Weltwoche, N.20/2010
I giornalisti pigri e privi di senso critico sanno come uscirne: basta un’intervista.
Era un giorno come tanti altri. Micheline Calmy-Rey, in un’intervista al Blick, ha dichiarava che la Svizzera ha grossi problemi. Christophe Darbellay, parlando con il Tages-Anzeiger, diceva che il Partito Cristiano democratico svizzero (CVP) non ha alcun problema. Mentre Gerold Bührer, durante un colloquio con la NZZ, ammetteva che l’economia potrebbe avere qualche problema. Quel giorno era una domenica e ha confermato ciò che succede anche tutti gli altri giorni della settimana: i nostri giornali stanno diventando delle sale da te.

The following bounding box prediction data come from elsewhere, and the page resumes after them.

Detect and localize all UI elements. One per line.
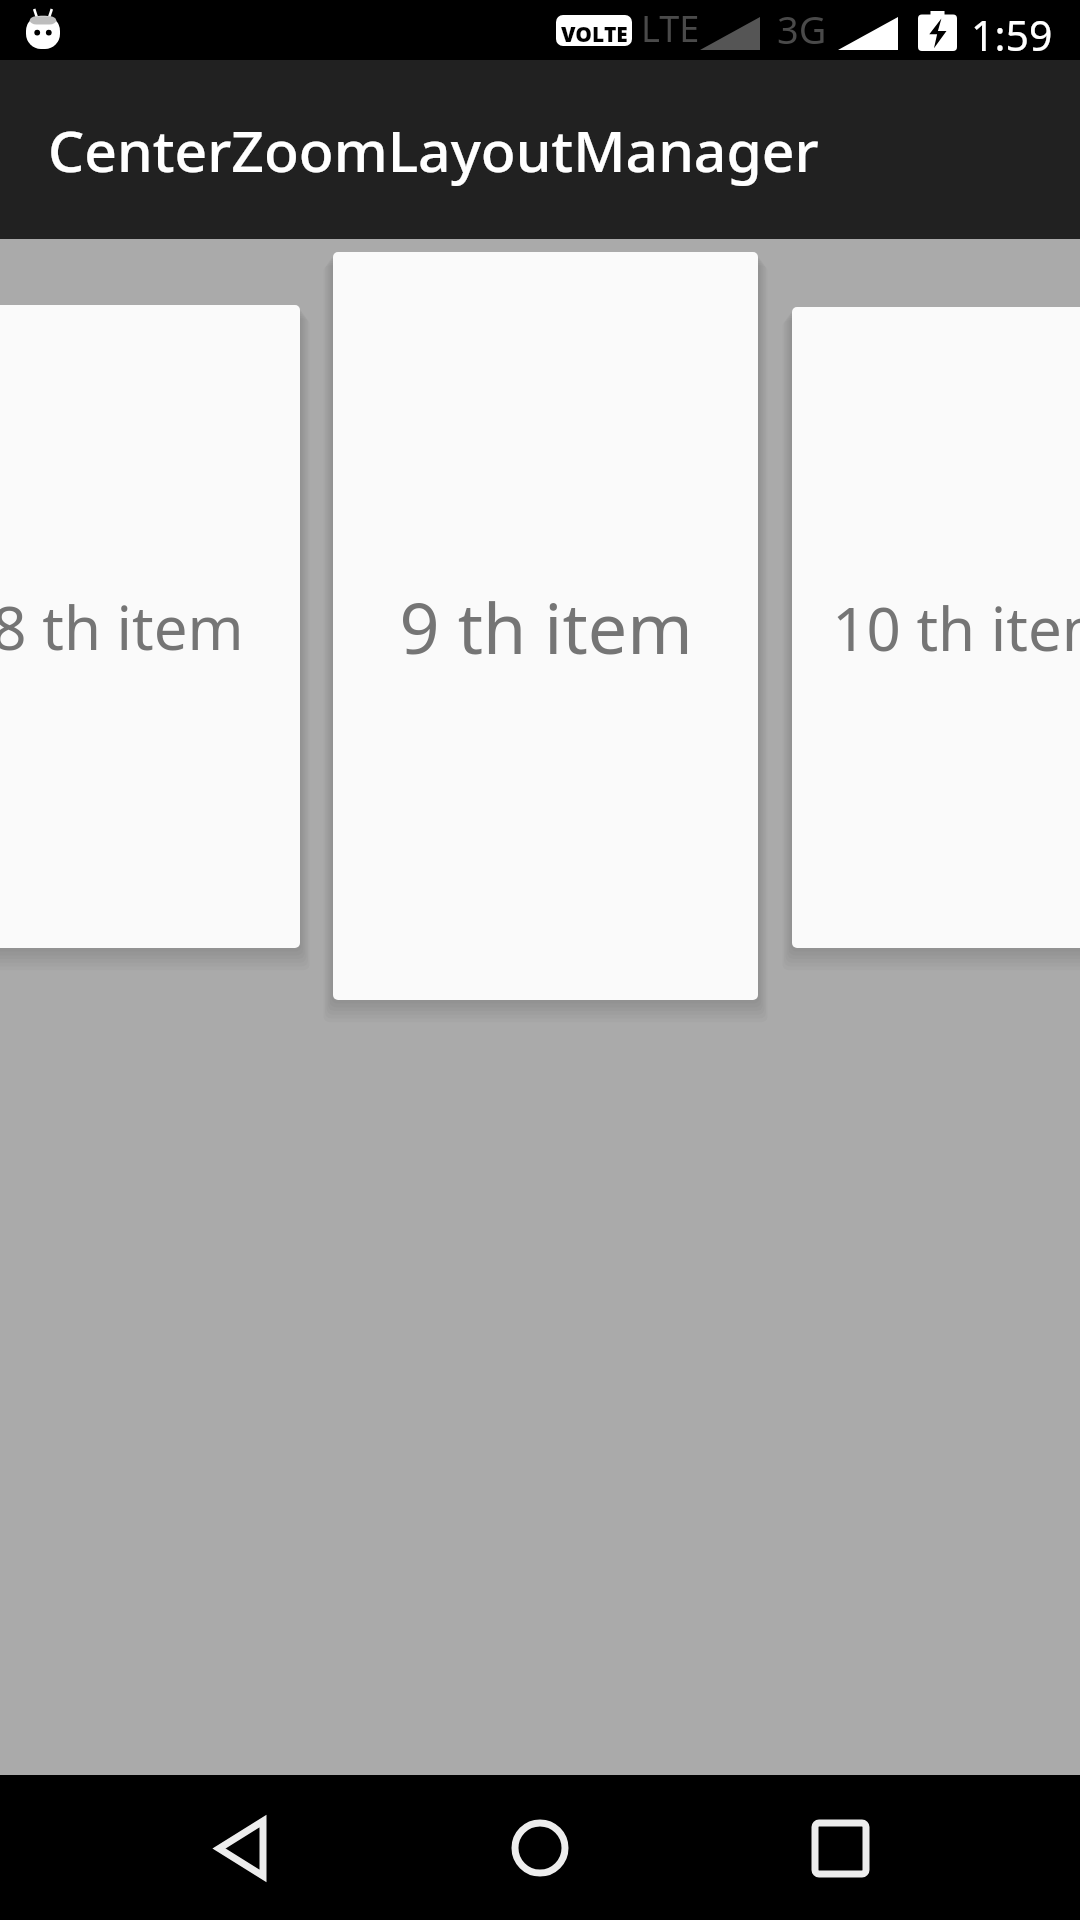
staticText: 9 th item bbox=[399, 579, 693, 674]
staticText: 10 th item bbox=[832, 587, 1080, 669]
button[interactable]: 9 th item bbox=[333, 252, 758, 1000]
staticText: 3G bbox=[777, 3, 827, 55]
button[interactable]: 10 th item bbox=[792, 307, 1080, 948]
staticText: LTE bbox=[641, 4, 700, 53]
staticText: CenterZoomLayoutManager bbox=[48, 111, 819, 189]
staticText: 1:59 bbox=[971, 7, 1053, 63]
staticText: 8 th item bbox=[0, 586, 244, 668]
button[interactable]: Home bbox=[480, 1775, 600, 1920]
staticText: VOLTE bbox=[561, 20, 628, 49]
button[interactable]: 8 th item bbox=[0, 305, 300, 948]
button[interactable]: Back bbox=[180, 1775, 300, 1920]
button[interactable]: Recent apps bbox=[781, 1775, 901, 1920]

L’intervista è una calamità nazionale, che affligge la stampa in misura sempre maggiore. Fare un’intervista significa che un giornalista pone delle domande a un’altra persona. Le domande e le risposte vengono poi stampate e separate in grassetto o in corsivo.
Una calamità nazionale. In quella domenica fortuita, il Tages-Anzeiger ha pubblicato sette interviste (Darbellay, Marías, Guldimann, Ritzmann, Baumer, Stoffel, Forrer); l’Aargauer Zeitung ne ha pubblicate sei (Vögeli, Fischer, Seiler, Weber, Wölfli, Jakovljevic); sul Blick ne sono apparse quattro (Calmy-Rey, Lampart, Oesch, Thurnheer).

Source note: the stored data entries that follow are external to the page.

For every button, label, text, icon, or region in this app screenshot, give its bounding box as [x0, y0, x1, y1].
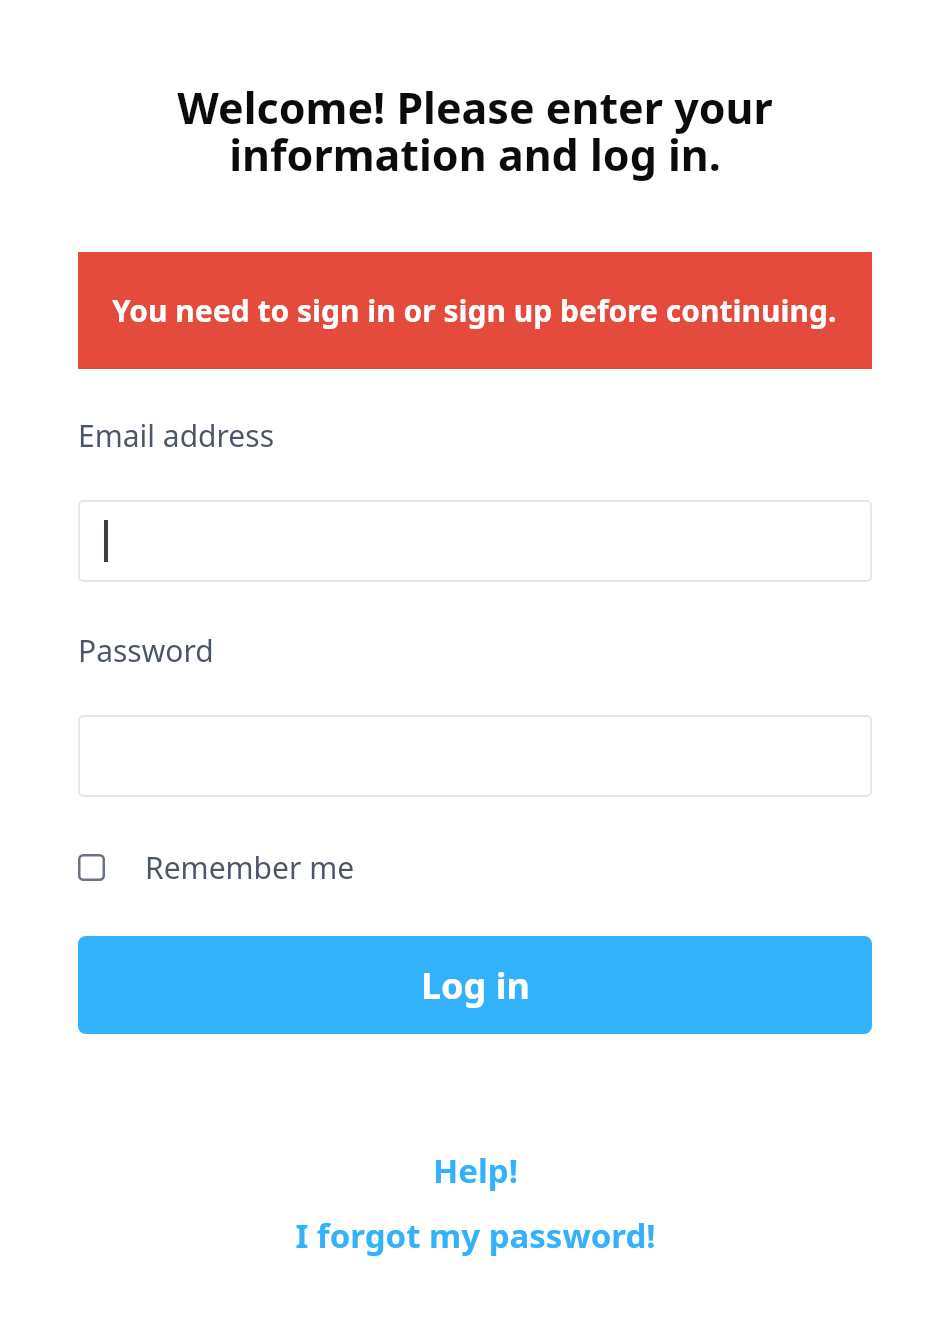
staticText: Remember me: [145, 847, 355, 888]
other: Remember me checkbox: [78, 854, 105, 881]
staticText: Help!: [433, 1148, 518, 1193]
button[interactable]: You need to sign in or sign up before co…: [78, 252, 872, 369]
staticText: Log in: [421, 961, 530, 1010]
staticText: You need to sign in or sign up before co…: [112, 290, 837, 331]
staticText: Password: [78, 630, 214, 671]
button[interactable]: Remember me checkbox: [78, 847, 355, 888]
button[interactable]: Help!: [0, 1148, 950, 1193]
staticText: Email address: [78, 415, 275, 456]
button[interactable]: [78, 715, 872, 797]
staticText: Welcome! Please enter your information a…: [70, 78, 880, 183]
button[interactable]: Log in: [78, 936, 872, 1034]
button[interactable]: I forgot my password!: [0, 1213, 950, 1258]
button[interactable]: [78, 500, 872, 582]
staticText: I forgot my password!: [295, 1213, 656, 1258]
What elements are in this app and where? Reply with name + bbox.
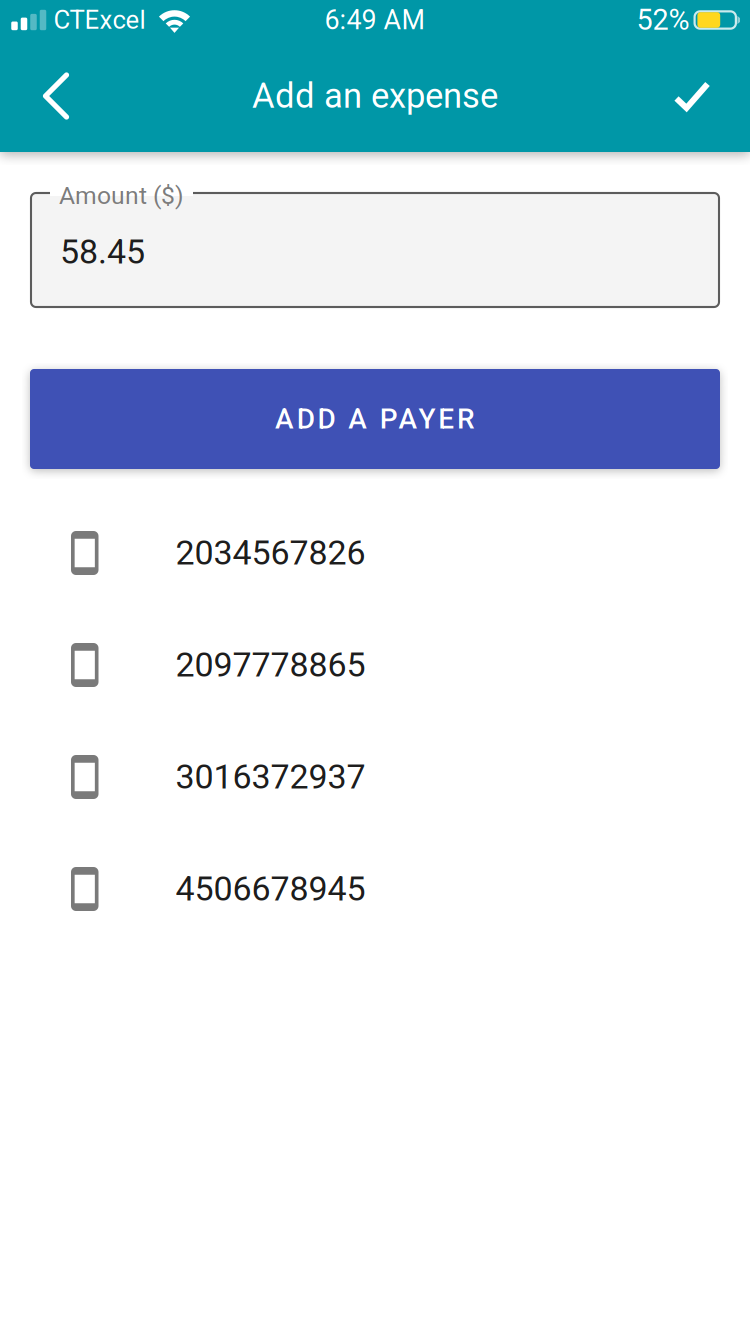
button[interactable]: Back — [8, 40, 104, 152]
button[interactable]: Save — [644, 40, 740, 152]
staticText: 3016372937 — [176, 757, 366, 797]
staticText: 4506678945 — [176, 869, 366, 909]
staticText: Add an expense — [252, 76, 498, 116]
staticText: 6:49 AM — [324, 4, 426, 36]
button[interactable]: 2097778865 — [0, 609, 750, 721]
staticText: 58.45 — [60, 232, 145, 272]
staticText: ADD A PAYER — [275, 403, 475, 435]
staticText: Amount ($) — [59, 181, 184, 210]
button[interactable]: 3016372937 — [0, 721, 750, 833]
staticText: 2034567826 — [176, 533, 366, 573]
staticText: 52% — [637, 3, 690, 37]
button[interactable]: 2034567826 — [0, 497, 750, 609]
button[interactable]: ADD A PAYER — [30, 369, 720, 469]
staticText: CTExcel — [54, 5, 146, 35]
button[interactable]: 4506678945 — [0, 833, 750, 945]
staticText: 2097778865 — [176, 645, 366, 685]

C’è un motivo ben preciso se, da qualche tempo a questa parte, l’intervista è così amata: è la forma di giornalismo con meno pretese. È nata con i media elettronici, dove aveva una ragione d’esistere: effettivamente, è più interessante avere al microfono un politico o l’allenatore di una squadra di calcio, piuttosto che leggere le loro dichiarazioni sulle pagine dei giornali. Anche nei settimanali è giustificata: ogni edizione dello Spiegel, ad esempio, contiene varie interviste importanti. I settimanali hanno più tempo per prepararsi sulla figura di un politico o di un allenatore e per trasformare quei colloqui prolissi in materiale di lettura interessante.

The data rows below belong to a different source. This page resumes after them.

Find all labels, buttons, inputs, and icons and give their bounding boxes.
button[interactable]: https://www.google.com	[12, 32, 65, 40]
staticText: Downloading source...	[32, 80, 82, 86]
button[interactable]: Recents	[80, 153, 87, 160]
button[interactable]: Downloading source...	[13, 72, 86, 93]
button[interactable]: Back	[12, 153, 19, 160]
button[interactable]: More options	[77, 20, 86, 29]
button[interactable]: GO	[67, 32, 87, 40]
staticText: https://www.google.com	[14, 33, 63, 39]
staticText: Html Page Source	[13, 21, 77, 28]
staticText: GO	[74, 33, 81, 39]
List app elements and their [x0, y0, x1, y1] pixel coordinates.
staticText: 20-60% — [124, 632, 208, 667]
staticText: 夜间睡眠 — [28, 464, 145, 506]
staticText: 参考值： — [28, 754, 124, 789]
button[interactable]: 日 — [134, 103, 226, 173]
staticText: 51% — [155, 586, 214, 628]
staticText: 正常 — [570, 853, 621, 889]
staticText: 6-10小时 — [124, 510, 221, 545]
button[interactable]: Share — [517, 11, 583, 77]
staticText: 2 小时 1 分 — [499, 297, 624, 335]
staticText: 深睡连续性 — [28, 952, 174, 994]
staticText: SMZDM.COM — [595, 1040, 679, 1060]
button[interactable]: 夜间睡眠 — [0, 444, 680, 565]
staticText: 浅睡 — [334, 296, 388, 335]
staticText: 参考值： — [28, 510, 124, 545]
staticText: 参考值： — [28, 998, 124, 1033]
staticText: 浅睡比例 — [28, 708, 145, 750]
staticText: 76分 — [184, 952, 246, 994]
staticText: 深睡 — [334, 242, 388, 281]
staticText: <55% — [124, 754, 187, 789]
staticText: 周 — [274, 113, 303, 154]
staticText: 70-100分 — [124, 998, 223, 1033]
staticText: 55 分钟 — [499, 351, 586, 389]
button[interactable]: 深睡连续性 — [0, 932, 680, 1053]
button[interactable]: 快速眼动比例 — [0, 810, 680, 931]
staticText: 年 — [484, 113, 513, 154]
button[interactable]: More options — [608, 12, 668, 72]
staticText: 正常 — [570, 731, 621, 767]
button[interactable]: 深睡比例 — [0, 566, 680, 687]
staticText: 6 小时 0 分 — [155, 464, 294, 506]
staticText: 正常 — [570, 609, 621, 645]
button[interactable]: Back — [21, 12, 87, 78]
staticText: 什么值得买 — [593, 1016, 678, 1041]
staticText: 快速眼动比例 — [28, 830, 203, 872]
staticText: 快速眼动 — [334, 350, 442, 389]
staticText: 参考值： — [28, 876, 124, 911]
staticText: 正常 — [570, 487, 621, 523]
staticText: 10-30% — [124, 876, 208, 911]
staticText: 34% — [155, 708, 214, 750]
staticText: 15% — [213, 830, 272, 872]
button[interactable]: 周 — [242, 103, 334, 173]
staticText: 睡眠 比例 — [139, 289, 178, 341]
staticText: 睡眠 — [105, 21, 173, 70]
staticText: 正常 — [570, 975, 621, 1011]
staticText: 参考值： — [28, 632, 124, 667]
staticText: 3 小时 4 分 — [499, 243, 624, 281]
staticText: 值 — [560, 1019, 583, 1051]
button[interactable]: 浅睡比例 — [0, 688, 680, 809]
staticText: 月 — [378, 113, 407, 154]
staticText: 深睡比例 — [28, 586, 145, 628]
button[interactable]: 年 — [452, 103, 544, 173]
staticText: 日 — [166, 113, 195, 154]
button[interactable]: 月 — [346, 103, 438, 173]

Ma poi l’intervista è diventata una calamità nazionale. Le redazioni dei quotidiani hanno scoperto che consente di produrre contenuti a prezzi ridotti: si fanno due chiacchiere, di persona oppure per telefono, si impaginano su due colonne, si aggiunge una foto e il gioco è fatto!
Una strategia evasiva per le tematiche più scottanti
L’intervista è il simbolo del giornalismo acritico; dunque, visto che quest’ultimo prospera, prosperano in uguale misura anche le interviste.
Questo genere svincola i professionisti dal lavoro di ricerca. Invece di andare alla scoperta dei fatti, chiacchierano. Invece di investigare sull’affare Swisscom, intervistano Carsten Schloter. Invece di indagare sul Partito Socialdemocratico (SP), intervistano Christian Levrat. Invece di studiare il caso della Banca Nazionale, intervistano Philipp Hildebrand.
La strategia evasiva viene adottata soprattutto con i temi più scottanti. A questo proposito, un ottimo esempio è rappresentato dalla cooperativa Migros: grazie alla pubblicità, è il maggiore finanziatore dei media. Non esiste redazione al mondo che vorrebbe far arrabbiare questo sponsor con una ricerca serrata. Dunque, si decide di virare sulla forma più soft dell’intervista. Pochi altri top-manager svizzeri ricevono tante proposte come il Presidente di Migros, Herbert Bolliger, che recentemente, ha rilasciato interviste all’Handelszeitung, al Sonntag, allo Schweizer Illustrierter e al Blick.
Nel frattempo, si sta diffondendo anche la pratica di condurre le interviste in forma scritta, in modo da evitare qualsiasi rischio. Nel caso delle interviste scritte, infatti, i consulenti PR dell’intervistato possono esercitare il diritto di censura su ogni singola frase. Questo ha poco a che fare con il giornalismo. Nella stampa anglosassone un modello di domanda-risposta simile non esiste. Per il New York Times, il Wall Street Journal e il Times questo dialogo diretto è troppo insignificante.
Da noi, invece, è entrata in vigore una nuova regola per la stampa: quante più interviste vengono pubblicate in un quotidiano, tanto meno professionale è una redazione. I calcoli potere farli da soli.